New movie blends science with art
According to its website, Symmetry is a dance-opera film motivated by the work that is taking place at the LHC. The story follows a physicist named Lukas – played by choreographer Lukas Timulak – trying to find the Higgs boson at the LHC who is haunted by a woman representing his inner voice, played by soprano singer Claron McFadden. She asks the physicist if he loves the particle more than he loves himself, and if he would want to become one with the Higgs boson.(3)
The film is centered on a dance performed inside the collider. The dance performed is none other than the Shiva “Dance of Destruction,” the same danced portrayed by the Lord Nataraja statue outside the collider.(2) Ruben van Leer, director of the accompanying documentary Symmetry Unraveled, stated that the film is meant not to present modern physics to a general audience but to “interpret the complex material this institution is presenting.”(3)
Parallels between Dancing Shiva and LHC
Interpret we shall. The Dancing Shiva statue has four arms and dances with one foot raised. The figure is inside a halo of fire that symbolizes time, space, matter and energy. The world dances to the beat of Shiva. In his upper right arm, Shiva holds a drum which ushers the world into existence. In his left arm, Shiva holds a fire, which destroys the world. The Dancing Shiva creates and destroys the world in cycles that stretch from the infinite past into the infinite future.(4)
The opera dance performed inside the collider is based upon the Dancing Shiva. The parallels between the two are spooky. The LHC creates conditions like those at the Big Bang. What is interesting to note is that the Dancing Shiva first destroys the world and then recreates it. Although the LHC creates a mini Big Bang, some say it also has the potential to destroy the world.
One worry was that the the LHC would spawn a miniature black hole that consumes the earth. Physicists mitigated this fear by claiming that the miniscule black hole would be highly unstable and evaporate quickly.(5)

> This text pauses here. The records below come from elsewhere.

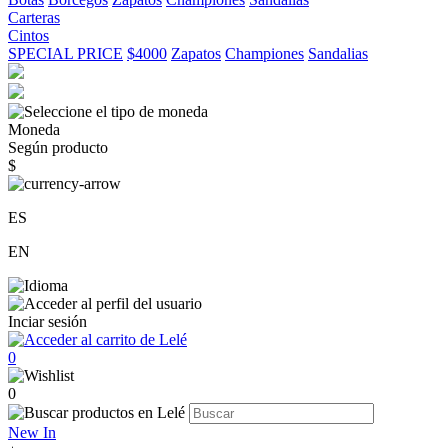
Carteras
Cintos
SPECIAL PRICE
$4000
Zapatos
Championes
Sandalias
Moneda
Según producto
$
ES
EN
Inciar sesión
0
0
New In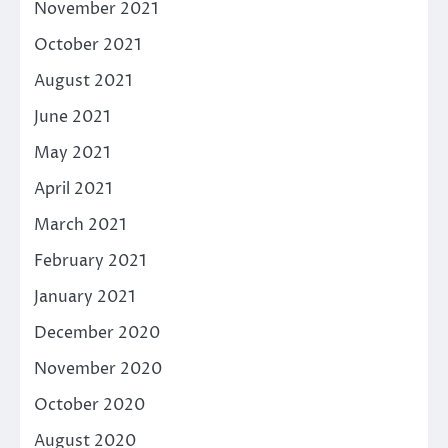
November 2021
October 2021
August 2021
June 2021
May 2021
April 2021
March 2021
February 2021
January 2021
December 2020
November 2020
October 2020
August 2020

Another worry was that the LHC could give rise to hypothetical particles known as strangelets, which could lead to a chain reactions that converts everything into a different type of matter, and reduce the planet to a hyperdense sphere. These particles are nevertheless hypothetical. The doomsday predictions attached to them should be taken with a grain of salt.(5)
The precautionary principle is invoked whenever an action can have global consequences. The principle states that any action that poses a threat should be avoided, unless there is scientific consensus that it safe. Although most scientists agree that the LHC is safe, it’s important to stay humble at the limits of knowledge where we do not know, and perhaps cannot know, all the answers.